A comienzos de los años 60, Sixto Marco da un giro fundamental en su obra. Tras digerir la intensa experiencia de sus viajes a París —cuna de las vanguardias— y a Italia —hogar del Renacimiento—, decide cambiar de rumbo. Se aleja del impulso expresivo de sus primeros cuadros y dirige su atención hacia lo pequeño, lo cotidiano, lo aparentemente insignificante.
Es en este repliegue, en este gesto de mirar hacia dentro y hacia lo cercano, donde Sixto revela su verdadera estatura artística. Abandona la grandilocuencia temática para zambullirse con intensidad en un universo íntimo: lo doméstico, lo humilde, lo vivo y orgánico.

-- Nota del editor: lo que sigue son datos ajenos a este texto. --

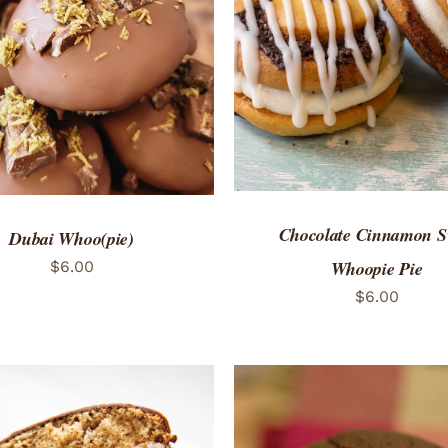
ADD TO CART
/
QUICK
TO CART
/
QUICK VIEW
Chocolate Cinnamon S
Dubai Whoo(pie)
Whoopie Pie
$
6.00
$
6.00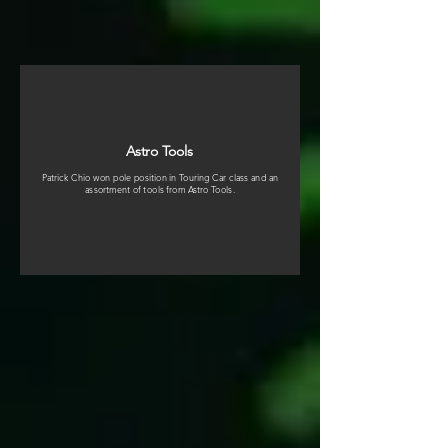
Astro Tools
Patrick Chio won pole position in Touring Car class and an
assortment of tools from Astro Tools.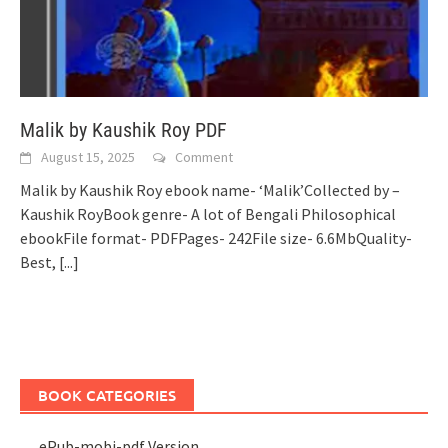
Malik by Kaushik Roy PDF
August 15, 2025
Comment
Malik by Kaushik Roy ebook name- ‘Malik’Collected by –
Kaushik RoyBook genre- A lot of Bengali Philosophical
ebookFile format- PDFPages- 242File size- 6.6MbQuality-
Best,
[...]
BOOK CATEGORIES
ePub-mobi-pdf Version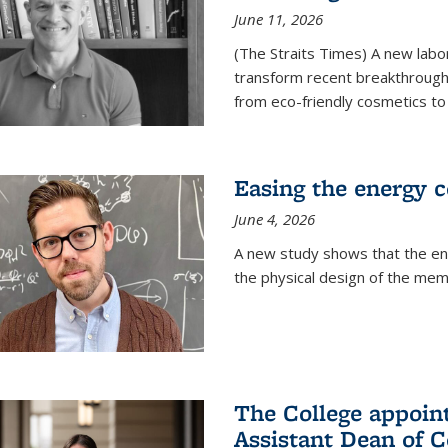
June 11, 2026
(The Straits Times) A new labo
transform recent breakthroughs
from eco-friendly cosmetics to 
Easing the energy c
June 4, 2026
A new study shows that the en
the physical design of the mem
The College appoin
Assistant Dean of C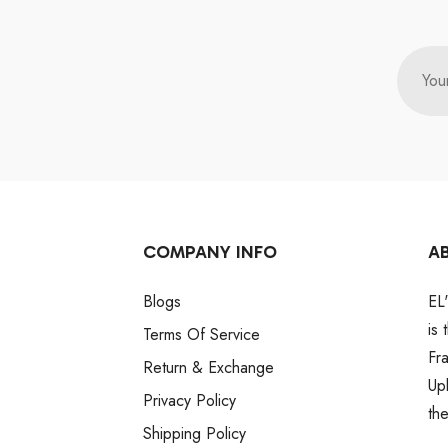
You
COMPANY INFO
A
Blogs
EL
is
Terms Of Service
Fr
Return & Exchange
Up
Privacy Policy
th
Shipping Policy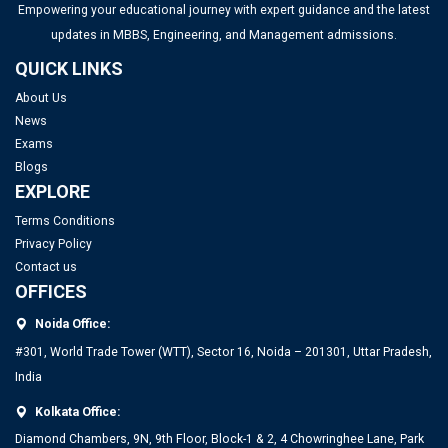
Top PGDM Colleges in Bangalore 2025: List, Admission,
Empowering your educational journey with expert guidance and the latest
Placement, Ranking
updates in MBBS, Engineering, and Management admissions.
QUICK LINKS
Top Management Colleges in Mumbai 2025: Rankings, Fees,
About Us
Admissions, ROI & More
News
Exams
Top MBA Colleges in Gujarat 2025: Admission, Eligibility &
Blogs
Fees
EXPLORE
Terms Conditions
Top Management Colleges in Ahmedabad 2025: Rankings,
Privacy Policy
Contact us
Fees, Admissions, ROI & More
OFFICES
Noida Office:
#301, World Trade Tower (WTT), Sector 16, Noida – 201301, Uttar Pradesh,
India
Kolkata Office:
Diamond Chambers, 9N, 9th Floor, Block-1 & 2, 4 Chowringhee Lane, Park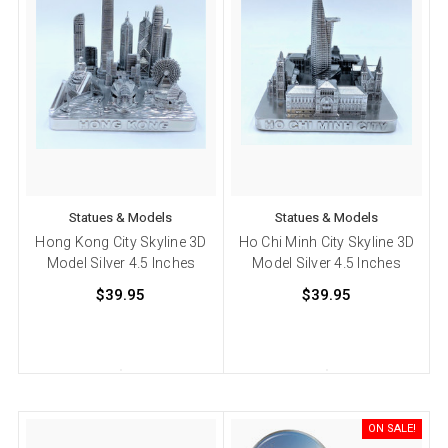
Statues & Models
Statues & Models
Hong Kong City Skyline 3D
Ho Chi Minh City Skyline 3D
Model Silver 4.5 Inches
Model Silver 4.5 Inches
$39.95
$39.95
ON SALE!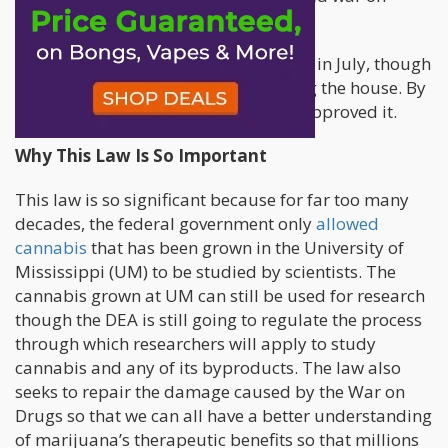
drugs,” reads the statement.
The bipartisan bill was first proposed in July, though
thankfully it was successful in passing the house. By
November, the Senate unanimously approved it.
Why This Law Is So Important
This law is so significant because for far too many
decades, the federal government only
allowed
cannabis
that has been grown in the University of
Mississippi (UM) to be studied by scientists. The
cannabis grown at UM can still be used for research
though the DEA is still going to regulate the process
through which researchers will apply to study
cannabis and any of its byproducts. The law also
seeks to repair the damage caused by the War on
Drugs so that we can all have a better understanding
of marijuana’s therapeutic benefits so that millions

Sus bodegones de esta etapa, aunque libres de academicismo, muestran una mayor contención: paleta más suave, menos materia pictórica y composiciones densas, casi comprimidas. Es la etapa de la introspección, de la contemplación activa. Sixto dibuja más que pinta, busca el alma de los objetos, los dignifica.
La serie conocida como “microcósmica” nace aquí. En ella, el artista representa cangrejos, gambas, almejas, hormigas, ranas, palomas… También frutos secos, semillas, utensilios domésticos, manos, rostros. Un inventario de lo simple, lo ignorado, al que confiere entidad y valor. Todo es válido si se observa con profundidad y amor. Su obra en estos años destila un “franciscanismo” laico: una celebración de lo humilde.
En 1964, expone esta nueva visión del mundo en Alicante. Sus dibujos, precisos y poéticos, revelan una sensibilidad que mezcla observación realista con imaginación febril. Todo parte de vivencias reales, pero pasa por el filtro del sueño.
Un episodio clave ocurre en 1962, cuando viaja a Holanda para sumergirse en la obra de El Bosco. Recorre Hertogenbosch, la tierra natal del pintor, absorbiendo la magia de sus trípticos alucinados: El jardín de las delicias, Las tentaciones de San Antonio, El carro de heno. Allí, entre visiones de lo fantástico y lo grotesco, Sixto encuentra un eco profundo con su propia pulsión creativa. La exposición que presenta en Hertogenbosch marca el embrión de lo que será su etapa protosurrealista.
Este periodo, que él mismo describió como mezcla de “miseria y felicidad”, condensa una evolución decisiva. Las composiciones pequeñas, llenas de tensión contenida, hablan un nuevo lenguaje. Nace así una “nueva realidad”: experimental, introspectiva, arraigada en lo próximo pero con vuelo simbólico.
Sixto Marco deja atrás al pintor impulsivo y emerge el artista maduro, capaz de encontrar belleza en lo modesto y transformar lo ignorado en arte.